Limor Shifman: may the Motivational-Wolf-Manatee be with you.
Shifman’s account on memes in digital culture seeks to contribute to the nature of the discussion in scholarly communications studies from the perspectives of the meme and what the presence of the meme in human cultures may suggest for said scholars of communication. The discourse on the nature of memes, especially in the digital environments of internet messageboards, forums and content comments, is disparate. The academic side and the popular side, as Shifman puts it, argue similar topics from two totally different perspectives but don’t communicate with one another. As a result of creating this piece, Shifman hopes to bridge the gap and stimulating the discourse.
The initial idea presented by Shifman is that the meme, as defined by biologist Richard Dawkins in 1976, is not the same as the meme that Shifman himself defines. The original definition of meme is along the lines of an idea, behavior or style that transmits itself from person to person within a specific culture. Shifman’s definition develops on the one Dawkins made within the context of the subject at hand- internet memes.
Within chapter 4, Shifman sets out to come up with his own definition that runs parallel to Dawkins’. Shifman seems to drop the biological allusions and connotations Dawkins held when she established the term. In addition to being an idea or phenomena that spreads from person to person, the idea of a meme must be assessed by it’s “memetic dimensions”, which consist of the aspects of the meme that facilitate imitation and transmission. In addition, the meme itself is not just one unit, but several units of content that share common characteristic, which comprise the meme itself. Shifman uses this system of definition for two main reasons. Firstly, his idea of a meme is framed specifically in the context of the digital meme, such as Korean rapper’s popular song “Gangham Style”, which Shifman argues is memetic not just because it’s popular, humorous and unique, but because it invites imitation, creativity and derivation, all of which would make up the meme as a whole. Secondly, it allows the audience to begin to differentiate what a digital meme is from that of viral content.

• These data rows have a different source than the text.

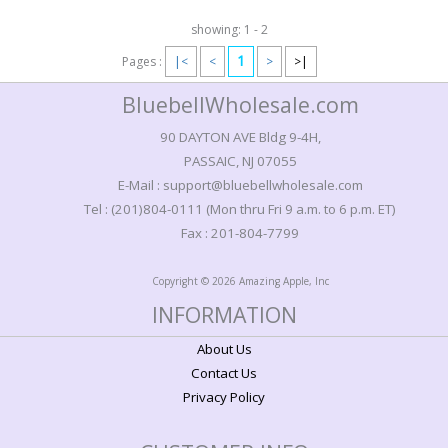
showing: 1 - 2
1
Pages :
|<
<
>
>|
BluebellWholesale.com
90 DAYTON AVE Bldg 9-4H,
PASSAIC, NJ 07055
E-Mail : support@bluebellwholesale.com
Tel : (201)804-0111 (Mon thru Fri 9 a.m. to 6 p.m. ET)
Fax : 201-804-7799
Copyright © 2026 Amazing Apple, Inc
INFORMATION
About Us
Contact Us
Privacy Policy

The video above illustrates “viral content” as would be described by Shifman. Shifman dedicates a great deal of time in chapters 5 and 6 differentiating from memetic content and viral content. The purposes of the discussion that’ll take place shortly, these differences will be generalized. The general difference is that viral content, much like the Dawkins’ definition, is “one unit”. In our example, the single unit is the video itself. In comparison to memetic content such as gangham style’s proliferation among many physical and digital cultures, the latter-case has multiple units that were derived directly from the initiating event (Shifman specifically classifies these as “Founder-Based Memes”, which differ from both viral content and “Egalitarian Memes” that were meant to imitated.)

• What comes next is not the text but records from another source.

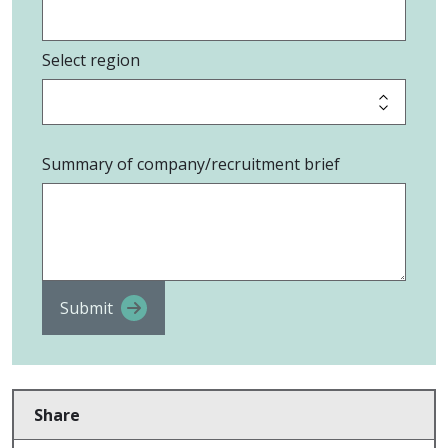
Select region
Summary of company/recruitment brief
Submit
Share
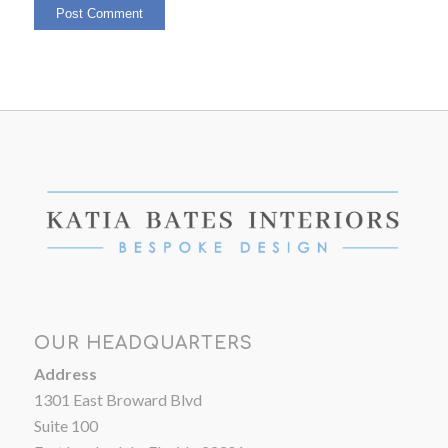
OUR HEADQUARTERS
Address
1301 East Broward Blvd
Suite 100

An important thing to understand is that memetic content is intended to co-opted, imitated, modified and developed. A viral video doesn’t have to or need to invite replication (which, in the case of the first example, is likely a benefit to the continued reproductive fitness of the species). A viral video gains its popularity due to the invocation of a strong emotion, such as humour or joy. However, both viral and memetic content exist on a gradient, as a viral video could easily become memetic. Memetic content needs to be engaging and entertaining enough to make people want to emulate them, on top of simply liking the initial concept. It must be simple enough to replicate with ease, but complex enough to have room for development. The nature of the “Harlem Shake” meme is a perfect example.
In Shifman’s 7th chapter, he goes about categorizing different memes by genre, and noting the specific qualities of each genre. These genres are fairly simplistic and are not at all all-encompassing, but provide an adequate scope for identify and understanding the phenomena of the internet meme. Shifman’s categories include: Reaction photoshops, flash mobs, photo fads, “LOLcats”, Lipsyncs, misheard lyrics, recut trailers, stock character macros and “Rage Comics”. All of these meme genres are fairly prolific and easily identifiable within the annals of the internet.
In an effort to further Shifman’s cause and stimulate the discourse on the nature of the digital meme, I pose two videos that provide interesting perspectives on the system. The first video provides a satiric take on what we understand about memes and internet culture, which can be framed from Shifman’s for a different outlook:
Conversely, here is a companion video to the original viral video mentioned earlier. The difference between viral content and memetic content is important not only because of how they’re different, but also how they influence the cultures the that they’re present within. What happens when you can engineer the spontaneity and uniqueness that causes viral videos to come and fade away? Something Shifman doesn’t mention specifically in the chapters mentioned in the text is how the nature of memes imply that they’re semi-random occurrences that happen to become big, influential and popular due to random efforts. Yes, if a celebrity creates viral content, it’ll likely become popular due to their fanbase, but the sheer, lasting impact a meme, such as the reliable Trollface, can have can not be attributed to one person, or even a group of people, but the community as a whole. This gets as the heart of two important questions: Why are viral videos appealing? And in that same vein, why are memes such a major part of digital culture?